Flink streaming: Get top n of elements for each timewindow

Question

I have tuple (Float, String) of datastream which i would like to sort and pick three largest values for each timewindow (fixed). Windowing of datastream is by processing time and sorting in natural order.

Using Flink 1.0.1, below are my try outs

          val topTasks = new mutable.PriorityQueue[(Float, String)](Ordering.Tuple2.reverse) //Ex:(5250, "mytask")
          //Get stream and other operations ...
          val sortMetricStream = metricStream
                       .map { metrics =>
                         topTasks.enqueue(metrics._1, metrics._2)
                       }
                       .timeWindowAll(Time.seconds(10))
                       .reduce({ (topTasks.dequeue()._2, topTasks.dequeue()._2, topTasks.dequeue()._2)
                       })

and

    val sortMetricStream = metricStream
                       .timeWindowAll(Time.seconds(10))
                       .partitionByRange(0)
                       .sortPartition(0, Order.DESCENDING)
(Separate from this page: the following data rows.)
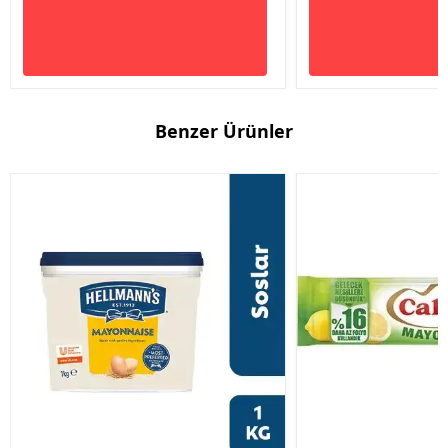
Benzer Ürünler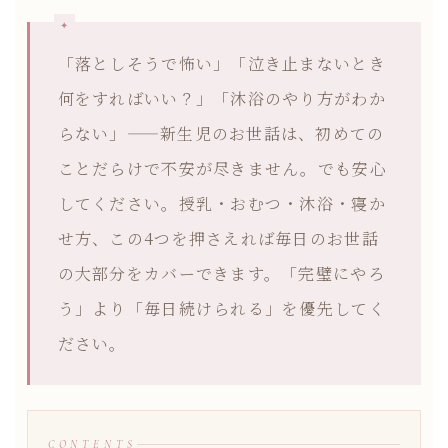
「落としそうで怖い」「泣き止まないとき
何をすればいい？」「沐浴のやり方がわか
らない」——新生児のお世話は、初めての
ことだらけで不安が尽きません。でも安心
してください。授乳・おむつ・沐浴・寝か
せ方、この4つを押さえれば毎日のお世話
の大部分をカバーできます。「完璧にやろ
う」より「毎日続けられる」を優先してく
ださい。
CONTENTS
in either one sortMetricStream does not give me expected tasks name.

Any help on this would be greatly appreciated.

Answer 1

Use apply(...) instead of reduce(...) (see https://ci.apache.org/projects/flink/flink-docs-release-1.1/apis/streaming/index.html#datastream-transformations)

By using the iterator of WindowFunction#apply() you can buffer all records of the window internally (for example in a list), then sort (the list), and finally emit your result. You can call Collector#collect() zero, one, or multiples times.